Kevin Keller, MD, says the NavaClick Injection System improves efficiency and accuracy of neurotoxin injections with its metered-dose syringe, which injects exactly 0.2 ml with each audible and tactile push of the plunger, allowing practitioners to keep their eyes on the patient instead of the graduation lines. The system also boasts needle-free preparation, aseptic transfers, low-dead-space designs, and ultra-thin needles.

Q: WHAT IS THE NAVACLICK INJECTION SYSTEM?

NavaClick is a new delivery system for neurotoxin. Many will sympathize with the problems associated with traditional methods of preparing and delivering neurotoxin to patients. Those of us who have been doing neurotoxin injections for years have likely found a system that works, which may not always be the simplest or most accurate. The most common inconveniences surround reconstitution—getting the toxin in a syringe without dulling needles—and the inconsistencies of human error when injecting.

NavaClick is a system that provides answers to these problems and more. The system includes low-dead-space vial adapters that will fit any neurotoxin bottle. The entire system is luer-lock based, so reconstituting and preparing for delivery is totally needle-free. The star of the system is a metered-dose syringe that delivers exactly 0.02 ml per advancement and is more accurate than the lines printed on the syringe. The syringe also has an audible click with each advancement and a tactile sensation that tells when the advancement has occurred. The needle provided with each syringe is 33-gauge and extremely sharp, but better yet, the coating on the needle allows the provider to perform the entire treatment, regardless of the number of injections, with improved comfort to the patient.
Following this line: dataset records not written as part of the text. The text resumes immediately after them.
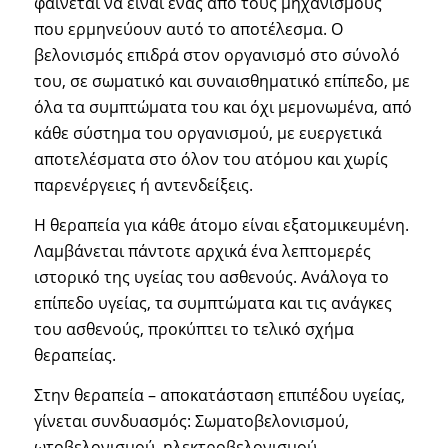
φαίνεται να είναι ένας από τους μηχανισμούς
που ερμηνεύουν αυτό το αποτέλεσμα. Ο
βελονισμός επιδρά στον οργανισμό στο σύνολό
του, σε σωματικό και συναισθηματικό επίπεδο, με
όλα τα συμπτώματα του και όχι μεμονωμένα, από
κάθε σύστημα του οργανισμού, με ευεργετικά
αποτελέσματα στο όλον του ατόμου και χωρίς
παρενέργειες ή αντενδείξεις.
Η θεραπεία για κάθε άτομο είναι εξατομικευμένη.
Λαμβάνεται πάντοτε αρχικά ένα λεπτομερές
ιστορικό της υγείας του ασθενούς. Ανάλογα το
επίπεδο υγείας, τα συμπτώματα και τις ανάγκες
του ασθενούς, προκύπτει το τελικό σχήμα
θεραπείας.
Στην θεραπεία – αποκατάσταση επιπέδου υγείας,
γίνεται συνδυασμός: Σωματοβελονισμού,
ωτοβελονισμού, ηλεκτροβελονισμού.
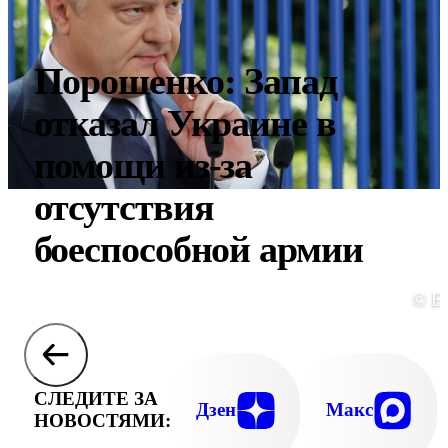
Порошенко: Запад
отказал Украине в
помощи из-за
отсутствия
боеспособной армии
© E
СЛЕДИТЕ ЗА
Дзен
Макс
НОВОСТЯМИ:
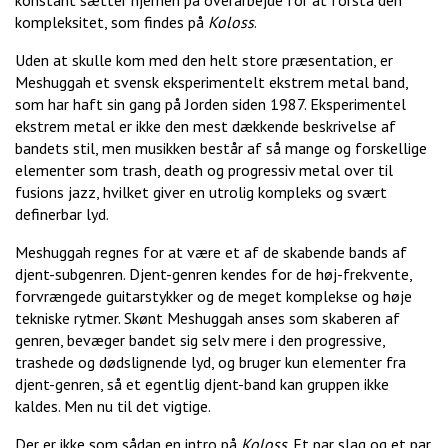
konstant sætter hjernen på overarbejde for at forstå den
kompleksitet, som findes på
Koloss
.
Uden at skulle kom med den helt store præsentation, er
Meshuggah et svensk eksperimentelt ekstrem metal band,
som har haft sin gang på Jorden siden 1987. Eksperimentel
ekstrem metal er ikke den mest dækkende beskrivelse af
bandets stil, men musikken består af så mange og forskellige
elementer som trash, death og progressiv metal over til
fusions jazz, hvilket giver en utrolig kompleks og svært
definerbar lyd.
Meshuggah regnes for at være et af de skabende bands af
djent-subgenren. Djent-genren kendes for de høj-frekvente,
forvrængede guitarstykker og de meget komplekse og høje
tekniske rytmer. Skønt Meshuggah anses som skaberen af
genren, bevæger bandet sig selv mere i den progressive,
trashede og dødslignende lyd, og bruger kun elementer fra
djent-genren, så et egentlig djent-band kan gruppen ikke
kaldes. Men nu til det vigtige.
Der er ikke som sådan en intro på
Koloss
. Et par slag og et par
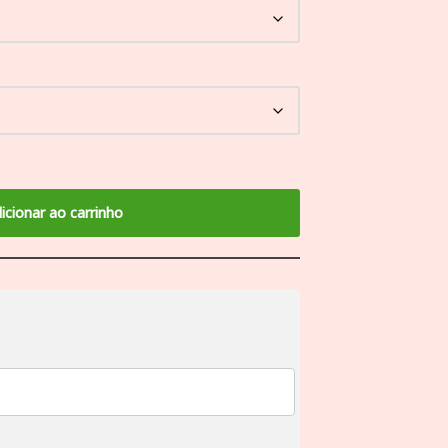
icionar ao carrinho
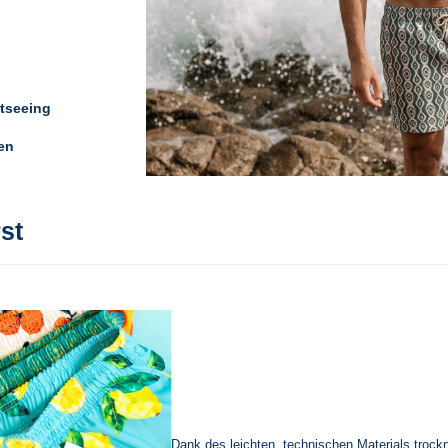
A
37
B
36
C
29
D
13.
tseeing
en
rst
Dank des leichten, technischen Materials tro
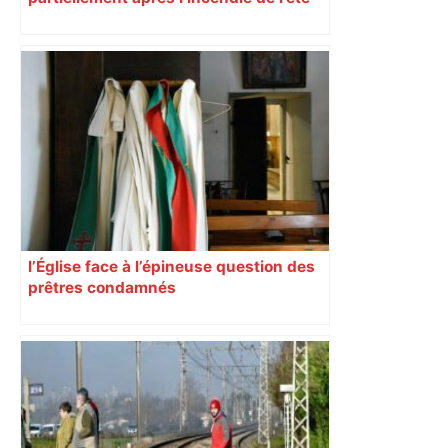
l’Église face à l’épineuse question des
prêtres condamnés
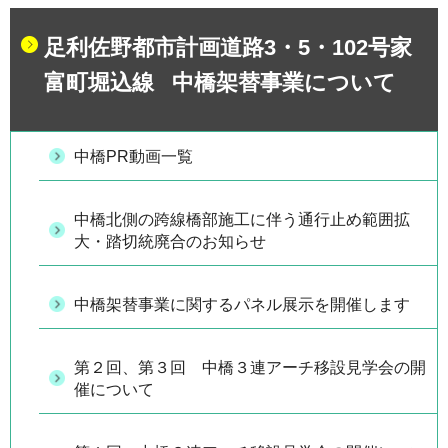
足利佐野都市計画道路3・5・102号家
富町堀込線 中橋架替事業について
中橋PR動画一覧
中橋北側の跨線橋部施工に伴う通行止め範囲拡
大・踏切統廃合のお知らせ
中橋架替事業に関するパネル展示を開催します
第２回、第３回 中橋３連アーチ移設見学会の開
催について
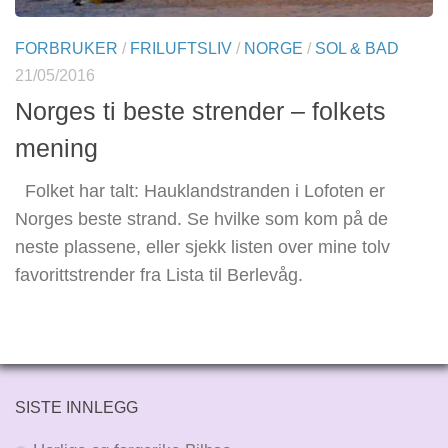
FORBRUKER
/
FRILUFTSLIV
/
NORGE
/
SOL & BAD
21/05/2016
Norges ti beste strender – folkets
mening
Folket har talt: Hauklandstranden i Lofoten er
Norges beste strand. Se hvilke som kom på de
neste plassene, eller sjekk listen over mine tolv
favorittstrender fra Lista til Berlevåg.
SISTE INNLEGG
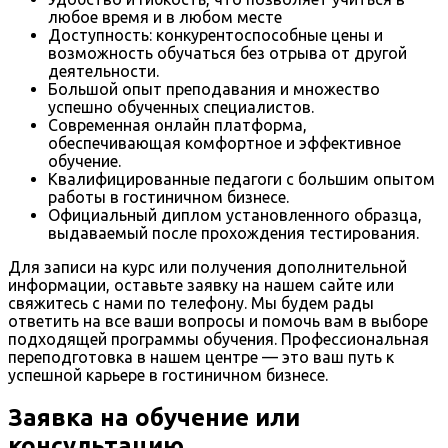
любое время и в любом месте
Доступность: конкурентоспособные цены и
возможность обучаться без отрыва от другой
деятельности.
Большой опыт преподавания и множество
успешно обученных специалистов.
Современная онлайн платформа,
обеспечивающая комфортное и эффективное
обучение.
Квалифицированные педагоги с большим опытом
работы в гостиничном бизнесе.
Официальный диплом установленного образца,
выдаваемый после прохождения тестирования.
Для записи на курс или получения дополнительной
информации, оставьте заявку на нашем сайте или
свяжитесь с нами по телефону. Мы будем рады
ответить на все ваши вопросы и помочь вам в выборе
подходящей программы обучения. Профессиональная
переподготовка в нашем центре — это ваш путь к
успешной карьере в гостиничном бизнесе.
Заявка на обучение или
консультацию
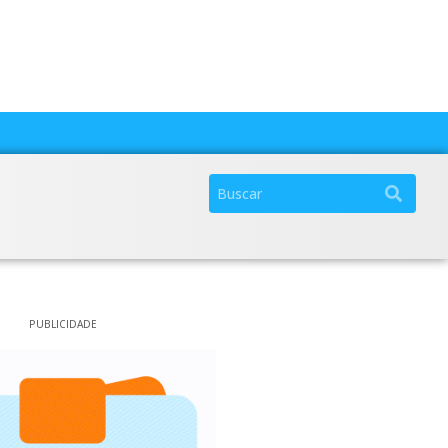
PUBLICIDADE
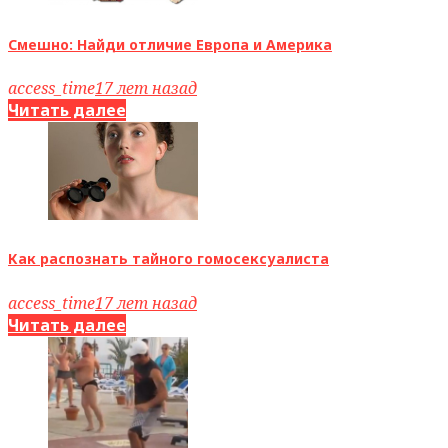
Смешно: Найди отличие Европа и Америка
access_time
17 лет назад
Читать далее
Как распознать тайного гомосексуалиста
access_time
17 лет назад
Читать далее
Q: HOW ARE YOU USING THE DEVICE?

I begin all my injections by explaining to my patients why they might hear a subtle click. Then I mark the areas of aggressive movement and do not have to make the patient move again during the treatment. I always explain that, based on the clicks, I can make their treatment plan very specific and reproducible for myself or anyone in my office to follow. It’s also easy to adjust their treatment plan based on their outcomes. Finally, I pass the cost of the system along, and they have no problem paying for the improved experience.

Q: WHAT BENEFITS HAVE YOU SEEN SINCE INCORPORATING THE DEVICE?

I must confess. I have always prided myself on being a good injector, but I am convinced that NavaClick has made me a better injector. Because I am doing the entire treatment with a single, metered-dose syringe and needle, I am much faster, and I am extremely accurate.

Now, this is an “aha” moment. I am 59 years old and wear readers. I do not need to look at the syringe because I can hear and feel every advancement. I can focus on the level of my injection—dermal or intramuscular—and watch the injection site without interruption. Even better, because I do not need to watch the lines, I can do the full treatment from one side of the bed.

Creating less waste is a surprise benefit. The whole system ensures less neurotoxin waste, especially due to over-injecting. I am also throwing far less waste into my trash and sharps bins.

The patient data from the institutional review board has not been completed, but I will summarize the obvious subjective findings. With very few exceptions, patients experience less discomfort with the NavaClick, and there isn’t any crunching. It is also the consensus that there is less bruising. Now, let me be clear: That is less comfort and less bruising, not the complete absence of the two. I have always required ice with my treatment, but now I do not.

The initial finding as we track our progress is that our touch-up rate is significantly reduced with the accuracy of the device.

I realize changing one’s routine can be frustrating at first, but I promise it is worth the effort. I am more efficient, more accurate, and less wasteful. Patients are much happier and do not dread their treatment.

Q: IS THERE A LEARNING CURVE?

In a matter of minutes with a nonsterile demonstration, most injectors—regardless of their experience—understand the technique and see the potential benefits. If an injector is comfortable with a 1-cc syringe, there is no significant learning curve.

However, I found from my own experience and others I have worked with, including my midlevel injectors, there is an adoption curve. When a provider is so accustomed to doing anything a certain way, some adjustments are required for the new way to become as comfortable as the old one. I recognized this when I started with the institutional review board to obtain patient feedback and user input. We only enrolled patients with previous toxin injections, so first-time patients were injected using our old technique. This made us go back and forth, which slowed my ability to adopt the NavaClick. When I was approximately 20 patients into the study, I no longer had to think about the differences, and it became second nature. Now that I am exclusively using NavaClick, it is my new routine, and my staff will not go back. They love it.

Providers have all learned to treat with various reconstitution dilutions, so this may be a source of confusion. NavaClick was designed for a 2-ml dilution, but with minimal effort and the provided chart, any dilution can be used easily. Basically, it comes down to five clicks equal every 0.1 ml marked on a 1-cc syringe.

My take-home message is to give yourself five to 10 patients in a row using NavaClick without going back and forth and you will find your own way to improve your efficiency and accuracy.

Disclosure: Dr. Keller is the co-founder of Lineage Biomedical, which manufactures the NavaClick Injection System.